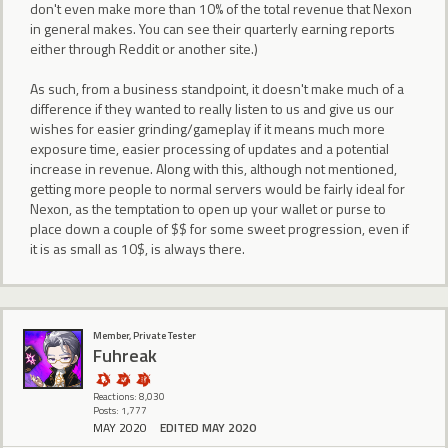
don't even make more than 10% of the total revenue that Nexon
in general makes. You can see their quarterly earning reports
either through Reddit or another site.)
As such, from a business standpoint, it doesn't make much of a
difference if they wanted to really listen to us and give us our
wishes for easier grinding/gameplay if it means much more
exposure time, easier processing of updates and a potential
increase in revenue. Along with this, although not mentioned,
getting more people to normal servers would be fairly ideal for
Nexon, as the temptation to open up your wallet or purse to
place down a couple of $$ for some sweet progression, even if
it is as small as 10$, is always there.
Member, Private Tester
Fuhreak
Reactions: 8,030
Posts: 1,777
MAY 2020
EDITED MAY 2020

==*==

*Exercise requirements*:
Copy word for word each line of the data above, from the first through the one containing "Nexon, as the", and include no pictures.

*Solution to this task*:
don't even make more than 10% of the total revenue that Nexon
in general makes. You can see their quarterly earning reports
either through Reddit or another site.)
As such, from a business standpoint, it doesn't make much of a
difference if they wanted to really listen to us and give us our
wishes for easier grinding/gameplay if it means much more
exposure time, easier processing of updates and a potential
increase in revenue. Along with this, although not mentioned,
getting more people to normal servers would be fairly ideal for
Nexon, as the temptation to open up your wallet or purse to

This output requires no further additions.